Scale & Throughput

Applies to: DeployR 8.x (See comparison between 8.x and 9.x)

Looking to deploy with Machine Learning Server? Start here.

Introduction

DeployR is a server framework that exposes the R platform as a service allowing the integration of R statistics, analytics, and visualizations inside Web, desktop, and mobile applications. Within the server, a grid framework provides sophisticated load-balancing capabilities for a single DeployR server instance. The overall capacity of your server and grid, in conjunction with the nature and volume of your anticipated workload, determines the runtime characteristics for the tasks that are executing within the DeployR environment.

Some of the most common questions that arise when planning the configuration and provisioning of the DeployR server and grid are:

  • How many users can I support?
  • How many grid nodes do I need?
  • What throughput can I expect?

The answer to these questions will depend on the configuration and size of the server and grid resources allocated to your deployment.

The information in this document will help you familiarize yourself with the central issues related to deployment, and also offers specific recommendations you can use to tailor your DeployR environment.

While this document is primarily intended for DeployR administrators, the section About Throughput also helps application and R script developers optimize their throughput.

Get More DeployR Power: Multiple grid node support is available for DeployR Enterprise only.

Tuning Server Capacity

DeployR offers the ability to expand and contract server capacity to effectively handle increasing workloads comprised of user sessions, live projects, and background jobs.
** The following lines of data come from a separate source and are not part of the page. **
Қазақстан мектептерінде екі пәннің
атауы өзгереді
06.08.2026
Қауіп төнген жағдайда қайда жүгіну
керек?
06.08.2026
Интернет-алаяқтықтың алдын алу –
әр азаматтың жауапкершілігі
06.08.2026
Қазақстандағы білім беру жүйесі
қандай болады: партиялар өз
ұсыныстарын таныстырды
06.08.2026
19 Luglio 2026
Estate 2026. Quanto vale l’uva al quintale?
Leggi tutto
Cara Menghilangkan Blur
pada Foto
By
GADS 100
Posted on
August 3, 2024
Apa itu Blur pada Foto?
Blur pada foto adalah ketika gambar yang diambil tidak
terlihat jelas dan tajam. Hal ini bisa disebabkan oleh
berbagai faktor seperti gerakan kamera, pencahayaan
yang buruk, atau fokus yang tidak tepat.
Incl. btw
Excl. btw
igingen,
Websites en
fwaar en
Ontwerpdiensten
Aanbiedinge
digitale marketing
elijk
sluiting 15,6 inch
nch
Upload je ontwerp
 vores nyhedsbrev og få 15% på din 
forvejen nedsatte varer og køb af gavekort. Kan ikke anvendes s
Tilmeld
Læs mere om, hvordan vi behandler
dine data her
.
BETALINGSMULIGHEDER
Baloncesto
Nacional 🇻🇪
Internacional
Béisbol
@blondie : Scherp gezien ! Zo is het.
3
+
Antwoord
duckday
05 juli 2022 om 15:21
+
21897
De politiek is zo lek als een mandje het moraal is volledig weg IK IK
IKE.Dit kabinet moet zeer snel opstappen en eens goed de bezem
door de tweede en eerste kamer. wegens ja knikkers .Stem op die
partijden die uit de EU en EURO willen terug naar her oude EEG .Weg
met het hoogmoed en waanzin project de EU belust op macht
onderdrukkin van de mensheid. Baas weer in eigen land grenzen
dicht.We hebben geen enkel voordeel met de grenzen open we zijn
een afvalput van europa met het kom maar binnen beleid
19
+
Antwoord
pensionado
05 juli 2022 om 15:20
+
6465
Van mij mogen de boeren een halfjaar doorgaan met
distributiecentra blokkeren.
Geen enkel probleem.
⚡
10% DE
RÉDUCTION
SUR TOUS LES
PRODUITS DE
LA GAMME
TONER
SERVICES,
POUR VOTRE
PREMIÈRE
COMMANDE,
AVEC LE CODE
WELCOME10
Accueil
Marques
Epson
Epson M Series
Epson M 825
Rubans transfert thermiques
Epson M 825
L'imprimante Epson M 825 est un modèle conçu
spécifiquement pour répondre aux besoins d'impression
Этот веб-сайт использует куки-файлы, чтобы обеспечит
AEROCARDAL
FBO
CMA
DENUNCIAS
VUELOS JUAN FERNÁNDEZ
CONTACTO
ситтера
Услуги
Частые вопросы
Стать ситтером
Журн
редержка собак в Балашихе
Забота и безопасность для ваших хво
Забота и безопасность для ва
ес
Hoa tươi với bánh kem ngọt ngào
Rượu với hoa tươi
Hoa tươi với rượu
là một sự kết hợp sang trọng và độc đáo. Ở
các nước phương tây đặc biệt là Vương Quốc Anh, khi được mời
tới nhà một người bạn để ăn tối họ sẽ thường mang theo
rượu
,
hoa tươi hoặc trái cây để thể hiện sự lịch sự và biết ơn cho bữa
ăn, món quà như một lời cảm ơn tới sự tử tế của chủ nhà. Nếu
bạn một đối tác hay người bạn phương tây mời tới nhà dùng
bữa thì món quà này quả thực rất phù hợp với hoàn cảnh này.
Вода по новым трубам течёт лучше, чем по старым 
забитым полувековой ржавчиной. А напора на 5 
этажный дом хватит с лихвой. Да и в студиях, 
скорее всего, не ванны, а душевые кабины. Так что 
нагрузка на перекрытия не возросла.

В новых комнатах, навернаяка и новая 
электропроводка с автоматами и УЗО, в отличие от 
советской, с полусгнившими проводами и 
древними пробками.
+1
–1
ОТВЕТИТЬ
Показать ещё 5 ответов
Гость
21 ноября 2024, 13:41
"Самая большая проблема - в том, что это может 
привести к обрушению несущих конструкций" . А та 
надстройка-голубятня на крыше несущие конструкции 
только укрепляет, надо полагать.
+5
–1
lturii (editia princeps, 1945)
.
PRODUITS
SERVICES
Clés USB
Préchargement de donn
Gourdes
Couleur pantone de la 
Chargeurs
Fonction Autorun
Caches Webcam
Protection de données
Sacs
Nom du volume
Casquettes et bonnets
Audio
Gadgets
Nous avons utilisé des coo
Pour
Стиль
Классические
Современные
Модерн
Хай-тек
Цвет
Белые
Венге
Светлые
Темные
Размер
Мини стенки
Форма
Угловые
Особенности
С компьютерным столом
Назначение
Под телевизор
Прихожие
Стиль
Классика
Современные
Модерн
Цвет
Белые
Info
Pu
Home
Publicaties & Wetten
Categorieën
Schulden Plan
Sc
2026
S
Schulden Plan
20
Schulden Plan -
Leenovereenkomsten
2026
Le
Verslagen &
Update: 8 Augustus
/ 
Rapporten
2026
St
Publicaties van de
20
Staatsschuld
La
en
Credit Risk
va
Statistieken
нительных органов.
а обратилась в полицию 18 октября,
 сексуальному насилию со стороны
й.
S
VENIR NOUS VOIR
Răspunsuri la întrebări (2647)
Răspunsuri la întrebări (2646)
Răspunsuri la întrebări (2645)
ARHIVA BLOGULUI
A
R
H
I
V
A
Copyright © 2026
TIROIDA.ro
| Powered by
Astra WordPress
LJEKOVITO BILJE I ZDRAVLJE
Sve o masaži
When a single DeployR server instance is working with an arbitrarily large number of grid nodes, this server acts as the sole gatekeeper to the grid and all of its resources. It is for this reason that the server has the potential, under a certain load, to become a bottleneck at runtime.

Whenever you increase the resources allocated to the DeployR server, thereby increasing its capacity, this server can handle a higher workload. The act of increasing or even decreasing the resources that are allocated to the server is referred to as vertically scaling the server.

In theory, the more memory you allocate to a server, the more work it can perform. However, increasing the amount of allocated memory only works to a point, and part of the configuration process is to tune the system to your particular needs.

By default, the DeployR server instance should be able to comfortably accommodate hundreds of concurrent users, each performing a moderate number of tasks. At runtime, each task consumes server resources regardless of whether that task is an authenticated operation running as a persistent project, an asynchronous operation running as a background job, or an anonymous operation running as a stateless project.

All server resources are allocated on the Java Virtual Machine (JVM) heap, which is a finite block of dedicated memory. By default, DeployR attempts to allocate a JVM heap size of 1024MB, which is a required minimum system requirement in production environments.

Take Action!
If you expect or encounter a server load that exceeds the resources provided by the default DeployR configuration, use the JVM command line options -Xms and -Xmx to increase JVM heap space, and -Xss to reduce Java thread stack size used by the server. You can allocate a JVM heap size of up to one fourth of the physical memory size of your server computer. For example, if your server computer has 8 GB of physical memory, allocate a heap size of no more than 2 GB.

Tuning Grid Capacity

DeployR Enterprise offers the ability to expand and contract grid capacity to effectively handle increasing workloads comprised of user sessions, live projects, and background jobs. With DeployR Enterprise, not only can you point this default grid node to a remote location and customize its slot limit, but you can also install and configure additional grid nodes to scale for increasing load.

Each node on the grid contributes its own processor, memory, and disk resources. These resources can be leveraged by the DeployR server to run R code as part of user authenticated, asynchronous, and anonymous operations.

Whenever you increase the number of nodes on your DeployR grid, you effectively increase the grid’s capacity. Increasing or even decreasing the number of nodes on your grid is referred to as horizontally scaling the grid. An increased grid capacity enables the grid to perform more tasks on behalf of the server. Additionally, increasing or decreasing the resources allocated to the nodes on the grid further contributes to the grid’s horizontal scaling since those resources determine the slot limits. And, slot limits directly impact the overall grid capacity.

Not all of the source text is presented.